MB: Well, I’ve done this, but I could do another one tomorrow with a completely different set of names. I asked someone who was interviewing me recently if they could do a book of just 200 white women, or European women – everybody from Jane Austin to J.K. Rowling – and if they would be satisfied with just 200. Of course they wouldn’t. So why should we say that there are only 200 women of African decent? There are many more. I started with a spreadsheet of hundreds of names.

SH: How did you curate down to 200?

MB: There’s nothing scientific about it.
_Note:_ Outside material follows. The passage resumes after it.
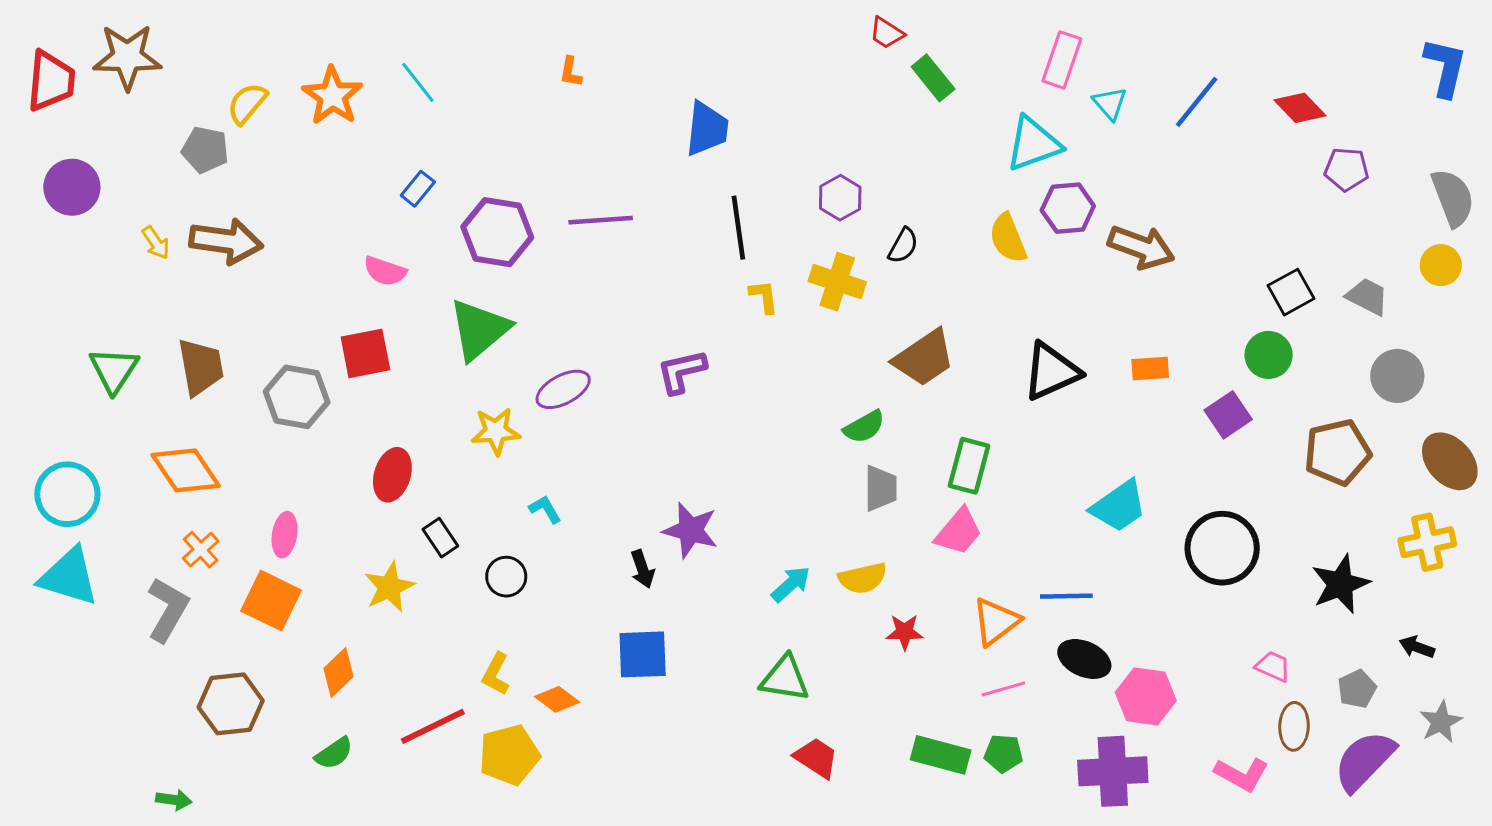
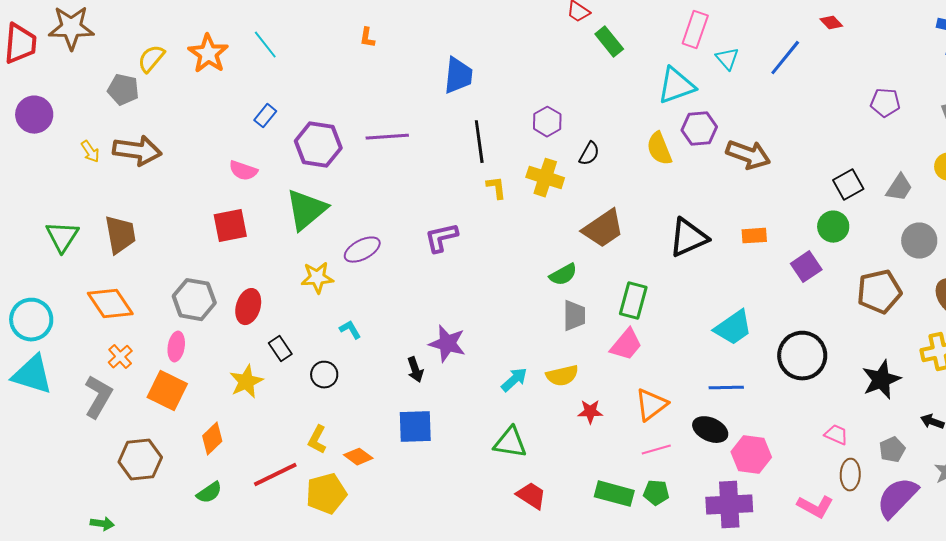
red diamond: (1300, 108) -> (831, 23), moved, size x0.7
gray trapezoid: (1367, 297) -> (899, 188), turned 96
gray hexagon: (297, 397) -> (194, 300), moved
blue line: (1066, 596) -> (726, 388), moved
Again, I’m not saying that the people in this book are the only ones that deserve to be showcased, or that these are somehow better than those that aren’t in there. If you did an anthology it would be a completely different selection. It’s the same with prizes. When someone wins a prize, it doesn’t mean that they’re necessarily scientifically better than everybody else; it’s just who the judges have chosen on that particular day. So it might have been people that I knew, people whose email addresses I had, people who were suggested by other people; some people replied, some people didn’t reply, others missed the deadline. There are many reasons why the people who are in there are in there. But it’s not deliberately excluding anybody. I mean, left to me, this book would be 10 times the size.

SH: So, there’s going to be another 5 volumes?

MB: Well, If I could do it, and if it was something seen to be profitable by the publishers, of course I’d do it. I’m really pleased with it and everybody in there deserved to be in it, but I can’t stop thinking about all the people that are not in it.